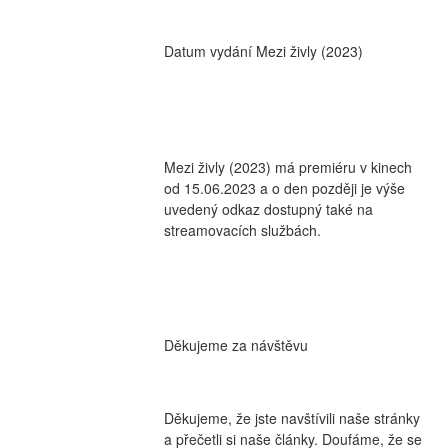
Datum vydání Mezi živly (2023)
Mezi živly (2023) má premiéru v kinech 
od 15.06.2023 a o den později je výše 
uvedený odkaz dostupný také na 
streamovacích službách.
Děkujeme za návštěvu
Děkujeme, že jste navštívili naše stránky 
a přečetli si naše články. Doufáme, že se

☆ ☆ ☆ ☆ ☆

Aim of the exercise: Repeat each line above exactly. The pictures stay out.

Expected answer:
Datum vydání Mezi živly (2023)
Mezi živly (2023) má premiéru v kinech 
od 15.06.2023 a o den později je výše 
uvedený odkaz dostupný také na 
streamovacích službách.
Děkujeme za návštěvu
Děkujeme, že jste navštívili naše stránky 
a přečetli si naše články. Doufáme, že se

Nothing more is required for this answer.